Accounts of the rhetorical tradition typically begin in ancient Greece, with people like Protagoras and Aristotle, whose thinking about rhetoric, or the art of persuasion, continues to inform the discipline. Concepts like ethos, pathos, and logos are still essential conceptual tools for thinking about rhetoric and covered in introductory rhetoric textbooks and courses. Yet, while rhetoric courses begin with the long-ago work of people who wore togas at public gatherings and wrote on scrolls, contemporary culture features wearable technology and touch screens. One of this course’s concerns is how traditional rhetorical theories and methods apply in a digital world of hyperlinks, social media, viral videos, and so forth. Can we employ them as is, or do we need to adapt them in order to understand persuasion in new technological environments? And, of course, rhetoric’s long history doesn’t end with the ancients. This course also considers how contemporary rhetorical perspectives offer new insights into online, networked communication.

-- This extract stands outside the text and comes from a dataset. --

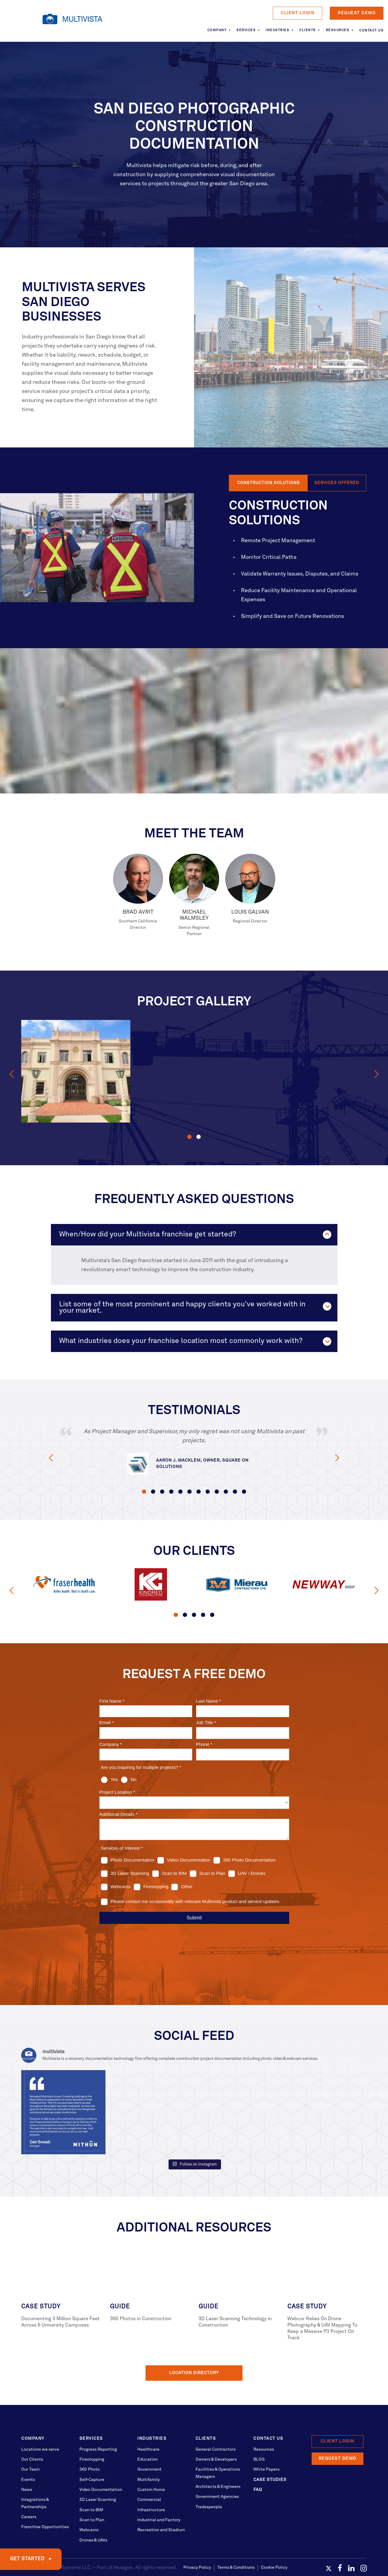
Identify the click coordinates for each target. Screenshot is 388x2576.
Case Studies (269, 2451)
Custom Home (151, 2461)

As we explore the above, we will hone in on two major themes: attention and memory. What do we pay attention to? What do we remember? And why and how does this matter for digital rhetoric? As we explore these themes, you will complete assignments that ask you to engage in both rhetorical production and rhetorical analysis. That is, you will create digital rhetoric in the form of infographics, videos, and crowdsourced content, as well as analyzing your own and others’ digital rhetorical productions.